Wednesday, September 19, 2012

Rushdie’s right: Blasphemy is good


If Salman Rushdie was worried if his brand of defiance was passé, the recent upgrading of the bounty on his head (by $500,000) would come as a great relief. And in a subsequent interview, the author reiterated his belief that blasphemy is necessary to promote modern thinking.
Whether he intended it or not, the Booker-winning author has brought into focus one usually-ignored truth — that blasphemy has brought about progress and development as we see it.
The development of science has always been in the blasphemous path and many men who followed reason gave their lives for it. If they hadn’t challenged the faith-driven interpretations of nature, we would have been still with medieval mindsets.
*Imagine the whole world believing than someone created the first man from dirt and a few days later the dude wakes up with a missing rib and a naked woman at his side. And since this is the original man-woman pair, the entire humanity is a mass of inbreds.

And we would be living on a flat earth and not sailing too far from land for fear of falling off the edge. Not to forget that the universe would be orbiting the Earth.
People with mental illness would be seen as possessed with evil spirits and subjected to brutal treatment (not that this has really changed even now).
It was not long ago when my mother’s colleague died of high blood sugar because his prayer group believed it is against god’s will to take medicine. After prayers failed to keep his soul attached to his body, he left behind an unemployed wife and five little children (yes, the sect also believes that family planning offends god).
If people were to not to allow the ‘mysterious ways’ to decide their behaviour, the world would definitely be a better place. Caste divisions, communal riots, ethnic cleansing, genocides, female genital mutilation and a million other inhuman practices would have no takers.
Think of the absurdness of some random guy in India going around burning government buses in which he travels daily because of some offensive short film made in the United States.
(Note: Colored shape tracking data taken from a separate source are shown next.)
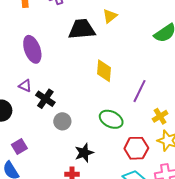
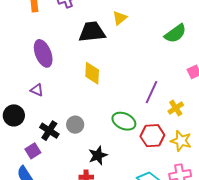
yellow diamond: (104, 71) -> (92, 73), moved
black cross: (45, 99) -> (49, 131), moved
yellow cross: (160, 116) -> (176, 108), moved
red hexagon: (136, 148) -> (152, 136), moved

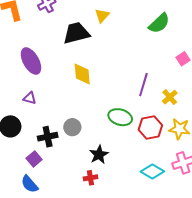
black cross: (49, 131) -> (48, 137), turned -36

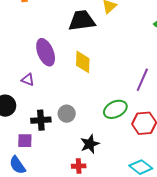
purple ellipse: (31, 61) -> (46, 52), moved
green ellipse: (120, 117) -> (115, 109), turned -50
purple square: (34, 159) -> (25, 141), turned 35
How does your thunder and tirade help, buddy?
We wouldn’t have had the misfortune of our greatest contemporary artist, MF Husain, dying in exile if his artistic freedom hadn’t ‘offended religious sensitivities’ and made him a target of legal harassment and vandalism of his works.
Imagine the amount of money you would be saving, or spending on matters of your tastes and choice it wasn’t diverted to people who claim to have a hotline with god or can broker your way to salvation (for a price).
Couples would have been living happily if they weren’t forced apart because a couple planets or stars aren’t favouring their union.
And when you want to do something you can do it at a time of your own choosing and not wait for some board-reader to tell you the ‘auspicious’ time for it.
Colour of the flag or name of the sect doesn’t manner, religious bigots have been there all throughout human history. They thrive on ignorance, blind faith, complacence, nepotism and the desire for status quo by the privileged. The lines are redrawn and rules are bent to suit their material gains and controlling power.
Life is short, let us use our brains (unless already muddled by religions) to be better human beings to our brothers than be dictated by criteria to avoid the purgatory.
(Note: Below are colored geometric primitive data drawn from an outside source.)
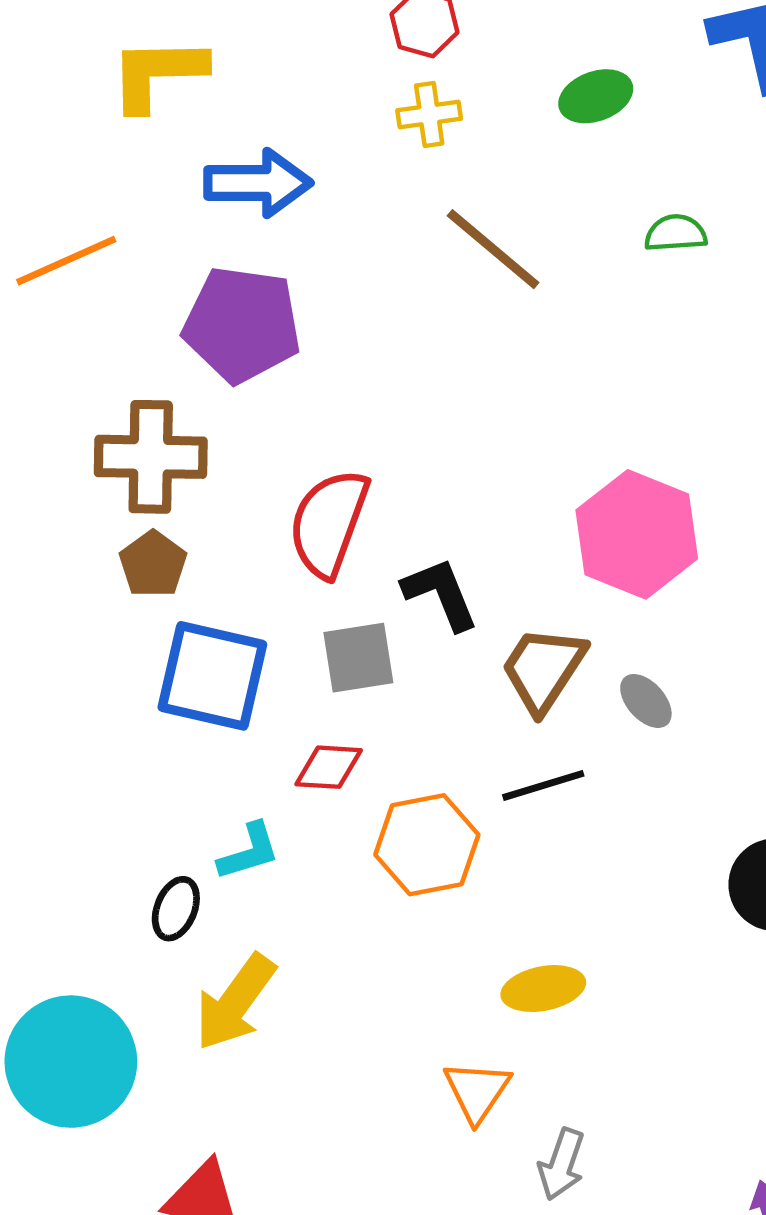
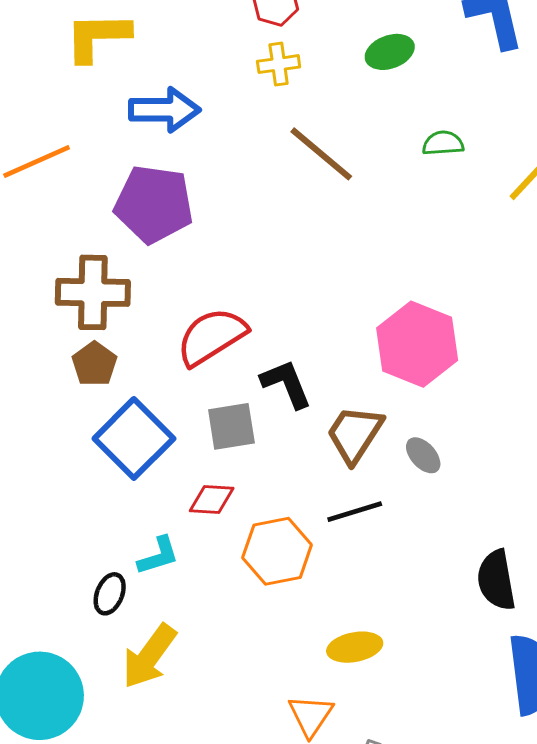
red semicircle: (329, 523) -> (212, 337), turned 38
blue square: (212, 676) -> (134, 439), turned 32

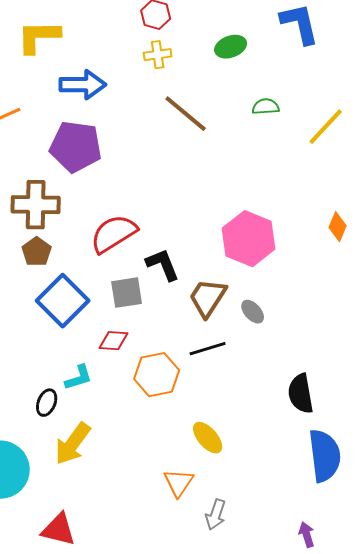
yellow ellipse: (355, 647) -> (208, 438), turned 60

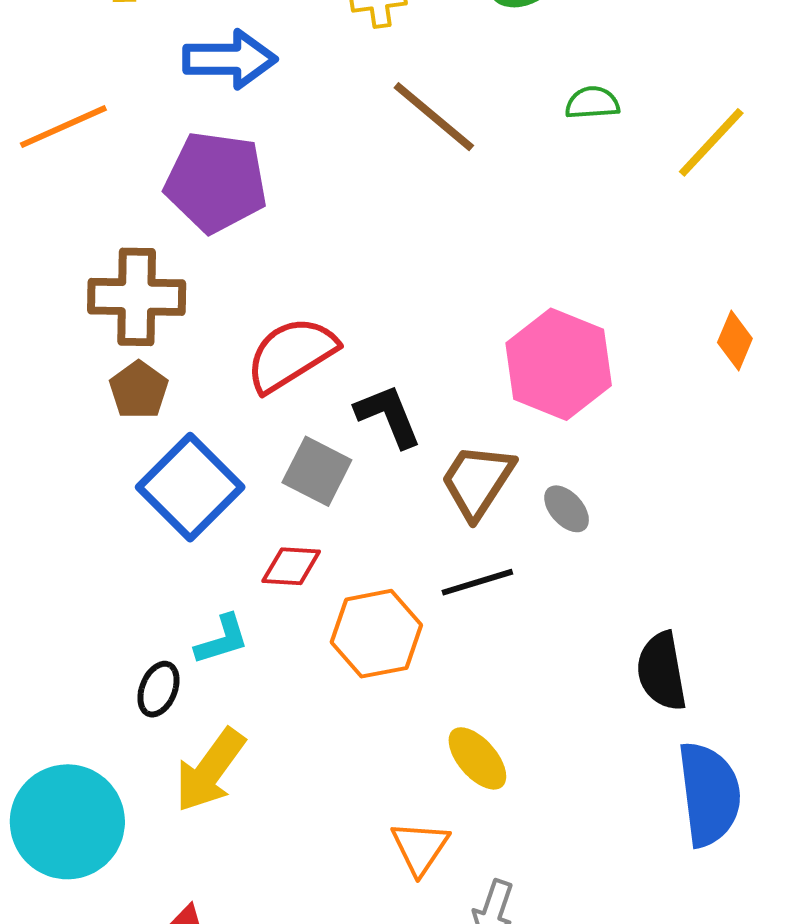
gray square: (127, 293) -> (317, 471), turned 36

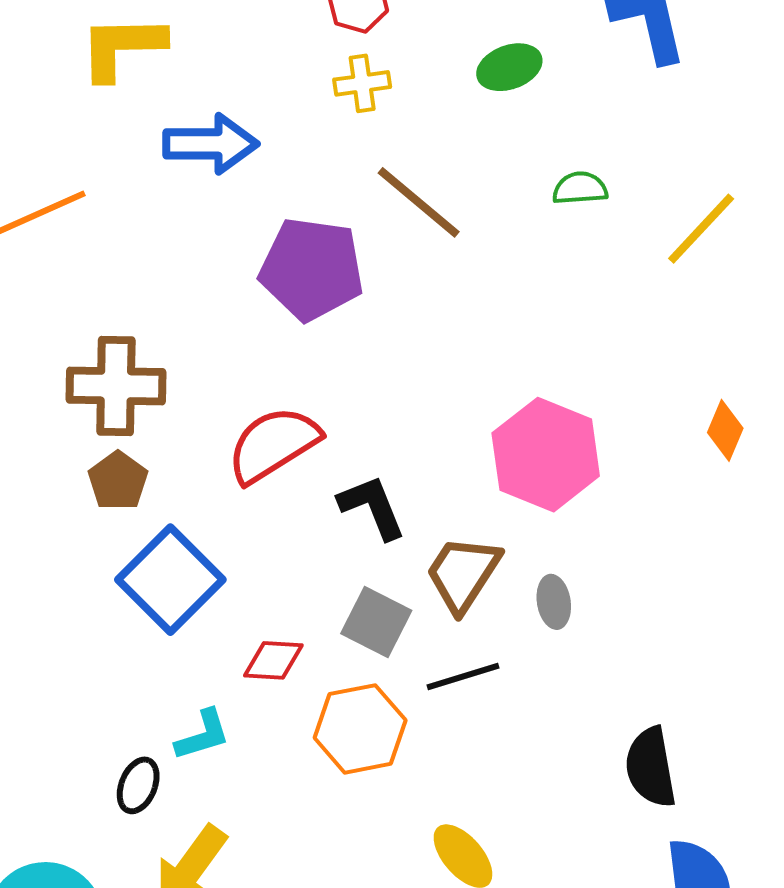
purple pentagon: (216, 182) -> (312, 269), moved
gray square: (317, 471) -> (376, 622), moved
gray ellipse: (567, 509) -> (554, 602), turned 33

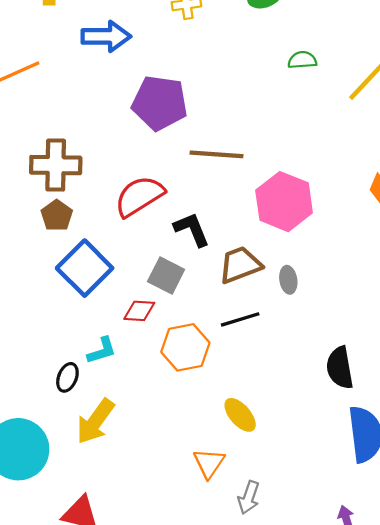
brown line: (419, 202) -> (216, 154), moved, turned -36
brown trapezoid: (463, 574) -> (240, 265), turned 36
gray square: (376, 622) -> (166, 276), moved

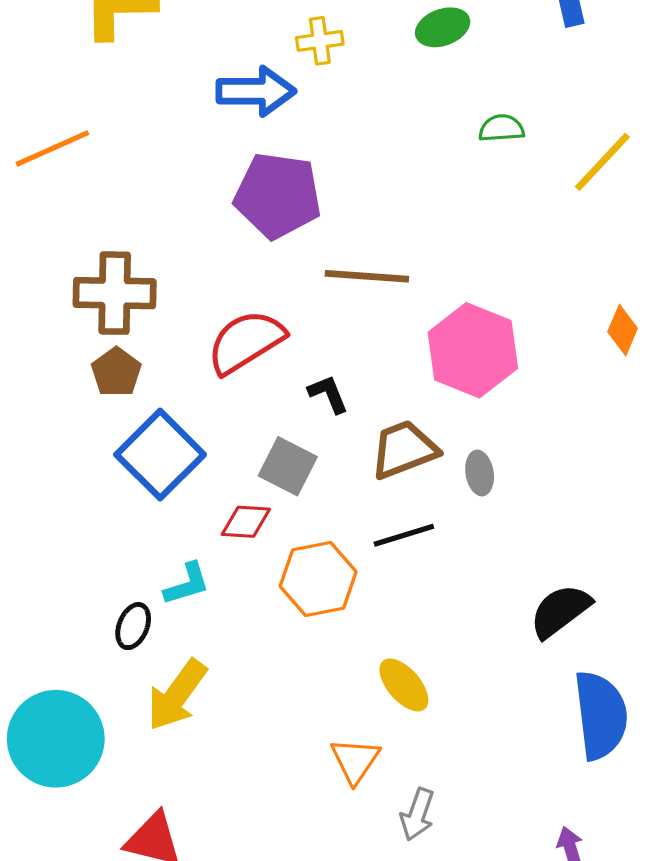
blue arrow: (106, 36) -> (256, 91), moved
black L-shape: (192, 229) -> (328, 394), size x0.7
black semicircle: (340, 368) -> (560, 611), turned 63

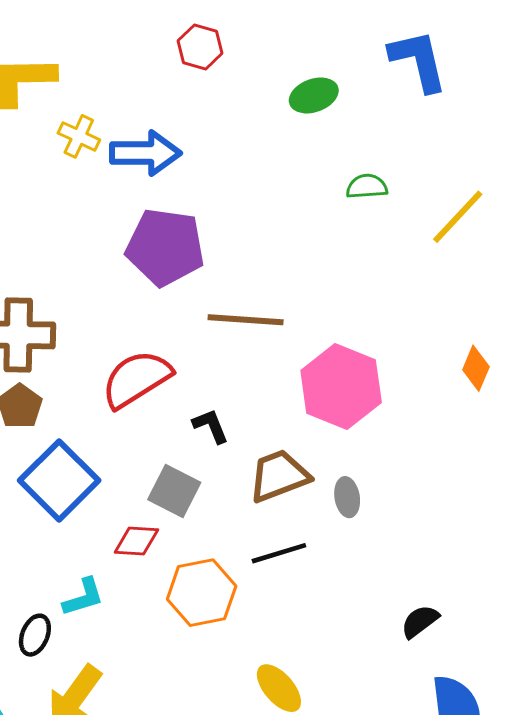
yellow cross: (320, 41) -> (79, 136), moved, turned 33
black semicircle: (560, 611) -> (420, 621), size x0.7

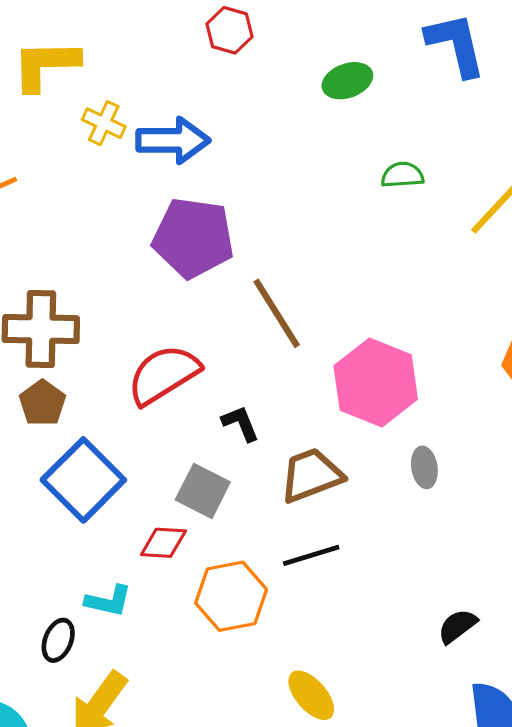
brown line: (246, 320) -> (277, 313), turned 54
gray ellipse: (347, 497) -> (424, 467), moved
cyan L-shape: (83, 597) -> (108, 601), turned 30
*Removed from the printed version

(This article was published as the editorial column in Postnoon on September 19, 2012)

2 comments:

BlackSheep said...

Why did you remove the part about woman created from man's rib. You seem to have toned it down a bit to be "nice" to a certain group of people. Well, maybe that's all that is required in our literature and media.

Raavan said...

@BlackSheep: The newspaper faces constraints on what it can publish due to management policies and hassles from archaic laws. So the paragraph was not carried. However, I have no issues in calling a spade a spade. Hence the uncensored article on my blog.